CHRISTMAS IN THE CARIBBEAN:
Christmas is celebrated by Christians and non-Christians. Some of the secular activities associated with Christmas are quite charming and have become extremely popular all over the world. Caribbean people are involved in Christmas activities. They include gift-giving, parties, Christmas cards, Christmas music, The Masquerade and other activities
COMMON FEATURES OF CHRISTMAS CELEBRATION IN THE CARIBBEAN
The people of the Caribbean send Christmas cards to friends and family. These cards appeared during colonial times from the United States and England. The card representing snow was quite strange for people on the Islands. Not many people in the Caribbean use such cards today and the tradition of A White Christmas is replaced by sunny images of endless beaches.
Christmas music may be divided into three broad categories: religious, popular and folk.
Religious Christmas music includes hymns and songs used in churches, and classical compositions by composers such as Bach and Handel. Church members also perform as carolers (carol singers) in public places.
Popular Christmas songs associated with Christmas include: Rudolph the Red-Nosed Reindeer, Here Comes Santa and White Christmas are the most famous, like in the rest of the world.
The folk music is particular to each island or community. Yet the instruments used to play this music are mainly drums, flutes, rattles, tambourines, shack-shacks and the human voice. Occasionally sticks have been used to make music.
Christmas Radio and Television
Radio plays an important role at Christmas time. The stations always play a variety of Christmas music. They start Christmas programming around mid-November or earlier.
Christmas is the time for Hospitality. Families prepare food, cakes and other sweets for everyone: family, friends, colleagues, neighbours and so on. The boss in a company or a private person hiring an employee can often offer a piece of cake.
Redecorating the home
Traditionally, at Christmas time the house is turned upside down. It is carefully cleaned. If the owner has enough money the house is painted, inside and possibly out. The house can be redecorated: with new pieces of furniture, curtains and so on. In some communities, polishing and varnishing of old furniture is still done to be ready for Christmas Eve. Sometimes a ceremony is organized to celebrate the new decoration => house-warming.

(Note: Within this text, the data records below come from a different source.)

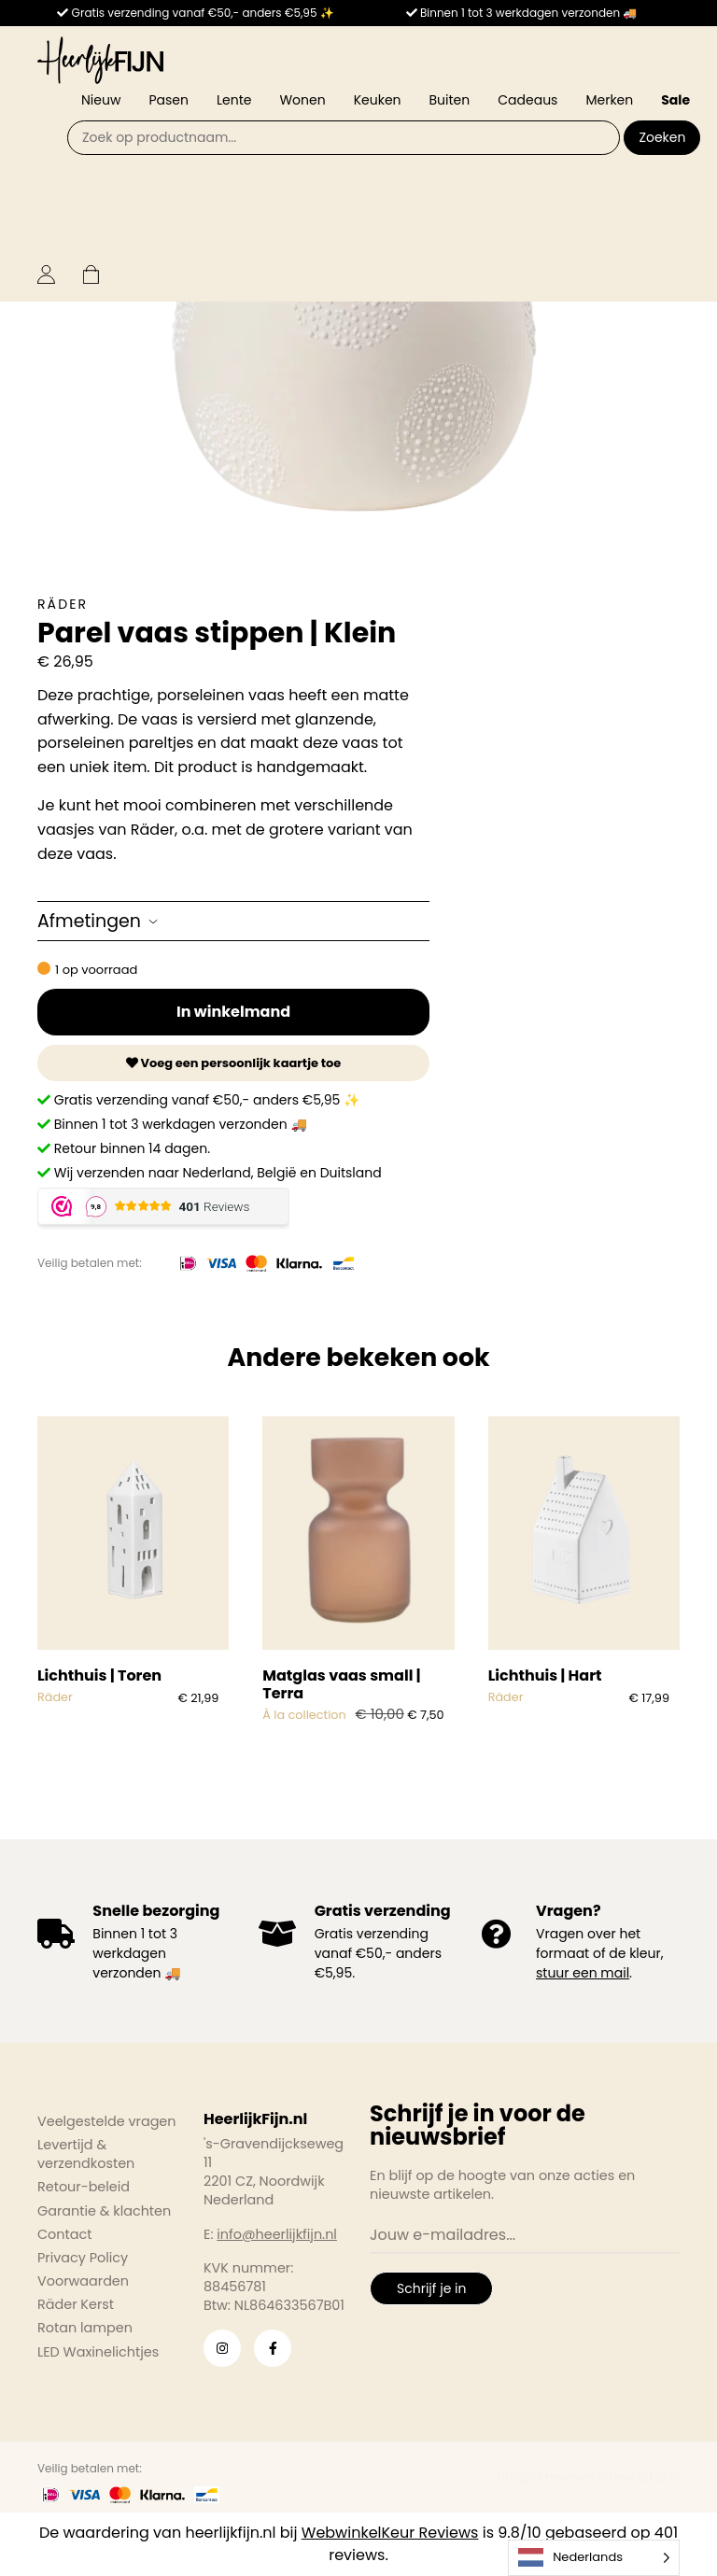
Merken (609, 100)
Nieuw (100, 100)
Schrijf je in (431, 2288)
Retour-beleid (83, 2186)
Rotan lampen (85, 2327)
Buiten (450, 100)
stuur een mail (582, 1973)
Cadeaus (527, 100)
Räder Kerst (75, 2304)
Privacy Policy (82, 2257)
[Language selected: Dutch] (594, 2558)
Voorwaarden (83, 2281)
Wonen (302, 100)
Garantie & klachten (104, 2211)
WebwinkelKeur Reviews (390, 2532)
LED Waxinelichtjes (98, 2352)
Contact (64, 2234)
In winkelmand (233, 1011)
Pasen (168, 100)
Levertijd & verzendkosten (85, 2154)
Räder (62, 604)
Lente (234, 100)
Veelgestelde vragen (106, 2121)
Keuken (377, 100)
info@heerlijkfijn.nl (277, 2234)
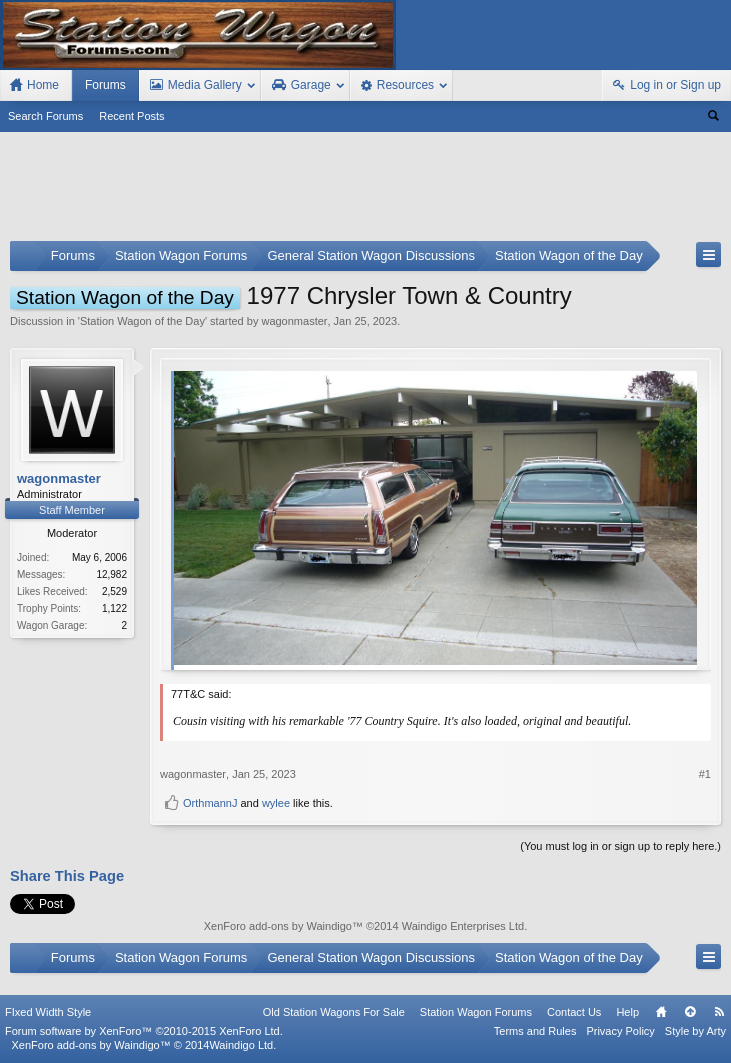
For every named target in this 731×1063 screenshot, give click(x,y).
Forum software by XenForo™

In the street, one may see Masquerade bands, performing and playing their special brand of music at Christmas time. That tradition was disappearing but an effort has been made to revive the tradition.
The term masquerade comes from masque (mask). Masqueraders wear masks which are supposed to have some particular meaning or to produce some particular effect.
The main performers in a masquerade band are the dancers and musicians. In addition to the face masks, the dancers almost always wear elaborate costumes. The most famous costumed characters are the Cow Head or Wild Cow (with prominent horns), the Horse Head, the Policeman, the man on stilts, the Devil and various representations of women. Fabric, mesh, tinsel, mirrors and other items were used in creating their colourful costumes.
The dancers invite people watching the Masquerade to take part into the show. The Cow or Mule (which are really performers dressed to represent these animals) rush among the crowds. Small children may be genuinely terrified, but their fear is regarded as part of the game.
The dancers, whose attraction was their fancy steps, would do something special, trying to please everyone.
The musicians, generally costumed too, pressed many different kinds of instruments into service, but drums and fifes (flutes) were dominant. They play kettle drums, gum bay drums, bamboo flutes, metal flutes, banjos, guitars, graters, triangles, bottle-and-spoon and other music- and noise-makers as they roam the community entertaining the high folk and the low. Modern instruments are used increasingly. The saxophone and clarinet are favourites in some locations.
During the performance one or more of the members of the band would approach those being entertained in order to collect money, sometimes food, sometimes liquor (alcohol).
The spectators generally gave them encouragement. In Guyana, it is common to hear the lookers on shouting “Blow, man, blow.”